NEW YORK — Jack Ketchum, a prize-winning horror and screenplay writer known for fiction such as "The Box" and the controversial "Off Season," and once labeled by Stephen King as likely the scariest writer in America, has died. He was 71.

Ketchum's friend and webmaster Kevin Kovelant told the Associated Press that Ketchum died Wednesday morning. No other details were immediately available. Jack Ketchum is the pen name for Dallas Mayr, who initially wrote as "Jerzy Livingston."

King tweeted Wednesday:

Ketchum, whose admirers include King and Chuck Pahlaniuk, was a Newark, N.J., native and Emerson College graduate.

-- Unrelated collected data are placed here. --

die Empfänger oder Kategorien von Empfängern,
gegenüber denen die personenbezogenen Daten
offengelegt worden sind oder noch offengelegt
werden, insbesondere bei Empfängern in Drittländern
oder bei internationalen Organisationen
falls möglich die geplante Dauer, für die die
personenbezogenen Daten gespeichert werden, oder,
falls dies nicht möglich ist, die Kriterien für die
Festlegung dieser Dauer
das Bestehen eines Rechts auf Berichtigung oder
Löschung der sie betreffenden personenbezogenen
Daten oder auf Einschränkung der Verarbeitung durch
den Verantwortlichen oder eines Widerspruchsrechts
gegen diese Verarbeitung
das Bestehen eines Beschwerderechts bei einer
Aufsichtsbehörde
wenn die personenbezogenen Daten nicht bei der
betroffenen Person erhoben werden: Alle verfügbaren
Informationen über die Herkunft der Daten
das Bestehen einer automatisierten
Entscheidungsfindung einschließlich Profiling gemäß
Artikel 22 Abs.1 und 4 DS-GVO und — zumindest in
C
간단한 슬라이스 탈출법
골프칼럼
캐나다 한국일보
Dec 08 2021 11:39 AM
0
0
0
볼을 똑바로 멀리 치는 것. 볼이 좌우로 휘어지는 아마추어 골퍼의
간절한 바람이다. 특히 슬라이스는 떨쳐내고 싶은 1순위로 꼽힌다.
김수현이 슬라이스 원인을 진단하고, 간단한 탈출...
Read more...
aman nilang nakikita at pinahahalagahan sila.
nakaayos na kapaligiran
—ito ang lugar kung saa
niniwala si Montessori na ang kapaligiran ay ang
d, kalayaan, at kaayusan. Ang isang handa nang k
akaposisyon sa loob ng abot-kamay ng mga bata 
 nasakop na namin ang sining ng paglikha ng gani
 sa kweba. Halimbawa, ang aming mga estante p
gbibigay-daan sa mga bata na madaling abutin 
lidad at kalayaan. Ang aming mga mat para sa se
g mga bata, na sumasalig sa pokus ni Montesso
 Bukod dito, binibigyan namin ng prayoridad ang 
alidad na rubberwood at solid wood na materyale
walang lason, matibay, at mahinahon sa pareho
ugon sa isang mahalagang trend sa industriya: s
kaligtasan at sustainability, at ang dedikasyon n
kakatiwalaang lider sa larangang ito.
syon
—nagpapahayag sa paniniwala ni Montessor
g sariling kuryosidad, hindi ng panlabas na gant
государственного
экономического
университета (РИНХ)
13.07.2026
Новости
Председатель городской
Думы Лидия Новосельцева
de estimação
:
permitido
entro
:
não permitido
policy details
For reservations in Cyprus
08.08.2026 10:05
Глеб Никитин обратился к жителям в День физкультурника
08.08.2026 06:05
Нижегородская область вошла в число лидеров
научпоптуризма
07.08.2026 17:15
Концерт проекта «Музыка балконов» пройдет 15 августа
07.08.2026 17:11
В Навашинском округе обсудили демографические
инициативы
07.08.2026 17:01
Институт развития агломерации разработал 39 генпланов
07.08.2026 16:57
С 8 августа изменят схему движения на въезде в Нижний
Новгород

As a young man, he worked as a short order cook, actor, playwright and teacher, and for a time he was the literary agent for "Tropic of Cancer" author Henry Miller. He had always loved scary stories and in his teens was mentored by Robert Bloch, whose novel "Psycho" was the basis for the Hitchcock film.

He won several prizes for horror and his books also were a source for filmmakers, including "The Girl Next Door" and "The Lost." He made an impression right away. His first novel, the cannibalistic "Off Season," was so violent that publisher Ballantine pulled back on support. The 1980 book has been republished over the years, most recently in 2015.

"Jack Ketchum's first novel ... set off a furor in my supposed field, that of horror, that was unequaled until the advent of Clive Barker," King said in 2003 upon accepting an honorary National Book Award. "It is not too much to say that these two gentlemen remade the face of American popular fiction."